--- MATERIAL TO PROCESS Enclosed Below ---

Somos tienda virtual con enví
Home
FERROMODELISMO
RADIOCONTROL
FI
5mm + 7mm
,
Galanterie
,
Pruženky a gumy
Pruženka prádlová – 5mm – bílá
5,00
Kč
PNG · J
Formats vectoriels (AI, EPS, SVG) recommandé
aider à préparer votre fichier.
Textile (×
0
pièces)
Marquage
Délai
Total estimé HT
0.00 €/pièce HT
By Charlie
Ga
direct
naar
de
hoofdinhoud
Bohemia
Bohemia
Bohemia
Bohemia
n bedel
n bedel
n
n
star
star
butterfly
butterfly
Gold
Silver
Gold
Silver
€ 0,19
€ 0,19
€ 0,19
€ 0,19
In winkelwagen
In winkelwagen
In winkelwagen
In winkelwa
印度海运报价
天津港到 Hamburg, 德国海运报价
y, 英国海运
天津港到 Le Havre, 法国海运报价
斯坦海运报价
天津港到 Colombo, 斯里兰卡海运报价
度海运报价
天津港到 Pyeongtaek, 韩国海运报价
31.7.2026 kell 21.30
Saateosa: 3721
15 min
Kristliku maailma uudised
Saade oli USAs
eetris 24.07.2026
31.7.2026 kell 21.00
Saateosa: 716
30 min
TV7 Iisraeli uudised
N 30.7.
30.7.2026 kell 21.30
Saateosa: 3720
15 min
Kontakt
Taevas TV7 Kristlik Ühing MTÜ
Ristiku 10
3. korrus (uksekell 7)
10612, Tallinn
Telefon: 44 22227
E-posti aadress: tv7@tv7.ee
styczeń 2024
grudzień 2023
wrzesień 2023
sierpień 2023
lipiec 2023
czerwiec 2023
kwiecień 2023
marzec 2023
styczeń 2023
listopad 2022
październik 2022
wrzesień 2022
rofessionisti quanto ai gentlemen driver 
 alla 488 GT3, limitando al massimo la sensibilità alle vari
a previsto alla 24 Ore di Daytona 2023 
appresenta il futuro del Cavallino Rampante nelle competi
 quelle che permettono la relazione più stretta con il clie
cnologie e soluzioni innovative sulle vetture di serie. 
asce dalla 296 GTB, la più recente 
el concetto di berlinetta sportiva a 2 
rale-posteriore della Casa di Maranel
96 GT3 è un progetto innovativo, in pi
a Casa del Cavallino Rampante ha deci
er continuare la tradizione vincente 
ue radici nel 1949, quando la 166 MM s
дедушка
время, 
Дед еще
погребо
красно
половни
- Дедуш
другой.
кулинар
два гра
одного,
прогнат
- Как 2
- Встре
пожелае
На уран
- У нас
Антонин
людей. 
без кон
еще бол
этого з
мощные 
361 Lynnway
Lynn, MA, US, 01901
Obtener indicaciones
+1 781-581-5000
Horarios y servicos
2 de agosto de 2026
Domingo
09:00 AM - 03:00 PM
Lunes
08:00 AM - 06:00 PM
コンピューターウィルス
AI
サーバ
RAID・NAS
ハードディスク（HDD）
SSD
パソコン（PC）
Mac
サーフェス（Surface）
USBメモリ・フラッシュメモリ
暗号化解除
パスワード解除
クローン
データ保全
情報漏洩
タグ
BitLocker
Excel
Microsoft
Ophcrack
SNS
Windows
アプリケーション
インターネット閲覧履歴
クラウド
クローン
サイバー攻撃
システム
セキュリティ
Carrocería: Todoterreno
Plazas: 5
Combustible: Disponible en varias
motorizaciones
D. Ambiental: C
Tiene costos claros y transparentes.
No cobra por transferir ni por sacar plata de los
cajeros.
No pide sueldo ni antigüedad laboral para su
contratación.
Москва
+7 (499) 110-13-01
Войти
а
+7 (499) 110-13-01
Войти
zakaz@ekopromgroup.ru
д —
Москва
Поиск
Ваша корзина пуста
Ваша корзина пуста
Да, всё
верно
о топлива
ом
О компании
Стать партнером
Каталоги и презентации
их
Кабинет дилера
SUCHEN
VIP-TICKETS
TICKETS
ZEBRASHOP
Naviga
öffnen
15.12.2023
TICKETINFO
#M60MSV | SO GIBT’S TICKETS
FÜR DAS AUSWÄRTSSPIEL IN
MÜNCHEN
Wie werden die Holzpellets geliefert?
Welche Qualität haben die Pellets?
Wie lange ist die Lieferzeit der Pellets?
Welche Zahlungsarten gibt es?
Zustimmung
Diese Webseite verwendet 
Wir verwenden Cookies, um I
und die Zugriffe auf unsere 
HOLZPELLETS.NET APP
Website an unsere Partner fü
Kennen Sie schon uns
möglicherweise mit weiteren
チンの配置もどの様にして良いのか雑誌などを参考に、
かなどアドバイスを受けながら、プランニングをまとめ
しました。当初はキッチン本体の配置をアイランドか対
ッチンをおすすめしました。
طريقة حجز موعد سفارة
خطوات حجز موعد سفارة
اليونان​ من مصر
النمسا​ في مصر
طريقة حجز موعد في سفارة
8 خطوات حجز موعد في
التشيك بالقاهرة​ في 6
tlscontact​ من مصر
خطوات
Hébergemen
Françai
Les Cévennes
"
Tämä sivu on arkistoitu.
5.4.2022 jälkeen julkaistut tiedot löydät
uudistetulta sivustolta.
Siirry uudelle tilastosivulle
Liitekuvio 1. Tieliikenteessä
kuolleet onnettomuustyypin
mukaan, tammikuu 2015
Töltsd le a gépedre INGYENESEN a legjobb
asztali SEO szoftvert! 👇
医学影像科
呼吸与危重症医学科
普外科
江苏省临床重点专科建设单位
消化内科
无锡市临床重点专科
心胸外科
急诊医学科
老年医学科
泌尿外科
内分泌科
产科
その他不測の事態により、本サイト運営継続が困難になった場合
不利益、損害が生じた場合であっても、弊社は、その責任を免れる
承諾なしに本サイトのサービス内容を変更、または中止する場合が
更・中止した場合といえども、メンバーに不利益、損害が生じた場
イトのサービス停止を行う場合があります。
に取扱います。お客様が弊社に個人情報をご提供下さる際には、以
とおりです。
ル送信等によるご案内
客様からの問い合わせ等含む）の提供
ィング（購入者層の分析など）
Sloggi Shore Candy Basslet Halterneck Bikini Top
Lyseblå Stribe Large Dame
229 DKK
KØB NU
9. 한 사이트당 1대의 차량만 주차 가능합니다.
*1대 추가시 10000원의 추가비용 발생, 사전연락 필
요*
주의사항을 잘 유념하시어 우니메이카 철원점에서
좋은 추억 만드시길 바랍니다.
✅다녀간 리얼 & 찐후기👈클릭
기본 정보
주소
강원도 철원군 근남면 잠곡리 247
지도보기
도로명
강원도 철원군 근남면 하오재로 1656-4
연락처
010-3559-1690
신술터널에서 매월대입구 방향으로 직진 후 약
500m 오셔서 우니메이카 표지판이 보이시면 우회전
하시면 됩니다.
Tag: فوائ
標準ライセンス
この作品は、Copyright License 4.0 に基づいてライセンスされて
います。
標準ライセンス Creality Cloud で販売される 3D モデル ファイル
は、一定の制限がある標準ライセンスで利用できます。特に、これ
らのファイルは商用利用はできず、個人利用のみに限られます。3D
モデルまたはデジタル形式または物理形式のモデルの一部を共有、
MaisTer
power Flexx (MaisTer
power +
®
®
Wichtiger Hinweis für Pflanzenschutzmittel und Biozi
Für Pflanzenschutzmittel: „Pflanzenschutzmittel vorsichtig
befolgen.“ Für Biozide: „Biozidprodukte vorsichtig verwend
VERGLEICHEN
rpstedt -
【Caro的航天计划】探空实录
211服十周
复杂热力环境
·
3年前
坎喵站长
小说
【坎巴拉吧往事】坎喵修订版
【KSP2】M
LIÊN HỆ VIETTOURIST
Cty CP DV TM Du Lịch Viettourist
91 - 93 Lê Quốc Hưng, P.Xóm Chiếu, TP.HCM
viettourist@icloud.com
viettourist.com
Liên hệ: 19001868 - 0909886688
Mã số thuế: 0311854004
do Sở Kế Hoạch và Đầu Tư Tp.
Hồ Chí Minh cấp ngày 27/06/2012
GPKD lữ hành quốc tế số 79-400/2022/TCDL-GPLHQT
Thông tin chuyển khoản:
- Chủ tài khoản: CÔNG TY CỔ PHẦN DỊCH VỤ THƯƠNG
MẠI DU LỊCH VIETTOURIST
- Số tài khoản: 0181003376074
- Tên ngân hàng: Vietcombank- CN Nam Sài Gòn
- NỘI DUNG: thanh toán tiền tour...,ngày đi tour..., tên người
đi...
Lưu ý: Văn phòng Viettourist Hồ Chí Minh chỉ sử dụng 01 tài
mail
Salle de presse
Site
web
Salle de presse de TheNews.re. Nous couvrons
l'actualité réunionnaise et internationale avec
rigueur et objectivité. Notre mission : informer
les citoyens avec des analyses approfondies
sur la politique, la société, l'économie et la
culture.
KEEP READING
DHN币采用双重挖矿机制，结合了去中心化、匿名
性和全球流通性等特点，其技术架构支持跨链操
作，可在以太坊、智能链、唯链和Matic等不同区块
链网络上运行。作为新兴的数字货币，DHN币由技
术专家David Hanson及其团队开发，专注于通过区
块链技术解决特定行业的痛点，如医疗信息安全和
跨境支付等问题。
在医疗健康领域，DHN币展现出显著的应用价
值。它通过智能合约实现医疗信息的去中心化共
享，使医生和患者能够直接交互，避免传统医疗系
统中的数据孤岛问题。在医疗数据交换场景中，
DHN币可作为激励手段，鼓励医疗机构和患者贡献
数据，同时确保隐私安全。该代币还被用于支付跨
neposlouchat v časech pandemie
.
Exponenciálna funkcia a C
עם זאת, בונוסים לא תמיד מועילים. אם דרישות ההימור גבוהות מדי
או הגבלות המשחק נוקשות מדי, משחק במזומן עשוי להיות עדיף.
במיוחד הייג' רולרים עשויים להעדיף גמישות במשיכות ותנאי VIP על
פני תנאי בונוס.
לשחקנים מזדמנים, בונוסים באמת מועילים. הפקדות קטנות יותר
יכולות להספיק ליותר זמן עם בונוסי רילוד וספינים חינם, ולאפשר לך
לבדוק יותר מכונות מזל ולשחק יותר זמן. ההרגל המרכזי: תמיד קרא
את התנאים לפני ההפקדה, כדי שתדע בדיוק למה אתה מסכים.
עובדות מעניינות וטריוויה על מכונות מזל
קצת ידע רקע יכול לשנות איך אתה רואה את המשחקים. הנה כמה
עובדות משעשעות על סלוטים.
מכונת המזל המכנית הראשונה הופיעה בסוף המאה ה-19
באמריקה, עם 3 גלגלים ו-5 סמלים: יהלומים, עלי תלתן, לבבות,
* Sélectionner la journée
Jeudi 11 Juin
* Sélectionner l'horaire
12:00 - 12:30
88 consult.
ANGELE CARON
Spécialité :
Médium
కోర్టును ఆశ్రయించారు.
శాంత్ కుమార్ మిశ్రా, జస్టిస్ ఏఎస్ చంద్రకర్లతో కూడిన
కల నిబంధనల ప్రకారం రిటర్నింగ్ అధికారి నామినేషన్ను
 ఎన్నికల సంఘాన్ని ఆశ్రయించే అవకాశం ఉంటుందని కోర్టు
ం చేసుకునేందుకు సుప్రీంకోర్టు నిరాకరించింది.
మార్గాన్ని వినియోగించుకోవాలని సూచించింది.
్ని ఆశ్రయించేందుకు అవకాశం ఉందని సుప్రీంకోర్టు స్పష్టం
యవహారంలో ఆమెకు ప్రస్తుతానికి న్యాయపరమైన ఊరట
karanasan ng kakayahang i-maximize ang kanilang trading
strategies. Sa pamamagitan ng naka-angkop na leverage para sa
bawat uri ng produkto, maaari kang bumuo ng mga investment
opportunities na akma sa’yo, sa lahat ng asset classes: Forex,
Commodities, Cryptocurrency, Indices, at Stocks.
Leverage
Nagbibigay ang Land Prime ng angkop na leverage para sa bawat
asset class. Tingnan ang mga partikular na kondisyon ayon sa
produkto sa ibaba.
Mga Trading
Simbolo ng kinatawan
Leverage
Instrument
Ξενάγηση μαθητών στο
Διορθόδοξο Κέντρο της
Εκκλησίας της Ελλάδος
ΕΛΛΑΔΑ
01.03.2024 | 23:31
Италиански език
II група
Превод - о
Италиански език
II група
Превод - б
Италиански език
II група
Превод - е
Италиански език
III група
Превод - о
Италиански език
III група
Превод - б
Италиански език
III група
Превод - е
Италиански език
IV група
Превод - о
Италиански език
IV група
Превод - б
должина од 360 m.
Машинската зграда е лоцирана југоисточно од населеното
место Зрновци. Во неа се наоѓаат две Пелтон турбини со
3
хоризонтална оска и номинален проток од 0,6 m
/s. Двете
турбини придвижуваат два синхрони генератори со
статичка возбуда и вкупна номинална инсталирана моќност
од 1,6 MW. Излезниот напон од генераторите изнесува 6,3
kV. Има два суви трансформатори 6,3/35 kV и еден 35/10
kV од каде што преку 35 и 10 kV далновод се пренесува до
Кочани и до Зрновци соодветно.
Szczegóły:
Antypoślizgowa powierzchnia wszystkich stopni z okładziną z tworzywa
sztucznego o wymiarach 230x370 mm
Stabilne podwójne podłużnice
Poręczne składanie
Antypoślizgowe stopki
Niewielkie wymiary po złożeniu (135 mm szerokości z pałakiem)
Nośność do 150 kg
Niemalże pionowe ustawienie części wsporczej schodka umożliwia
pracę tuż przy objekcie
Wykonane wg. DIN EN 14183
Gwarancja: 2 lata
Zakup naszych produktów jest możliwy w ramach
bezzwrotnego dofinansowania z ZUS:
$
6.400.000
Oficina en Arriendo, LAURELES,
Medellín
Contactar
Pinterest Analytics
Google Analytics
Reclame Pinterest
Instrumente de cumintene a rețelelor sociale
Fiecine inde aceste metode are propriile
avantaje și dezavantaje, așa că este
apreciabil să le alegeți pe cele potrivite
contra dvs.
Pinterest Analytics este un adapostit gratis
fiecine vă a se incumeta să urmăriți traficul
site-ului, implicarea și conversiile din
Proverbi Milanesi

--- End of Enclosed MATERIAL TO PROCESS ---

• **HOW TO COMPLETE THIS TASK**
All lines with the word "khoản" need to be copied from the data above.

• **SOLUTION FOR THIS EXERCISE**
Thông tin chuyển khoản:
- Chủ tài khoản: CÔNG TY CỔ PHẦN DỊCH VỤ THƯƠNG
- Số tài khoản: 0181003376074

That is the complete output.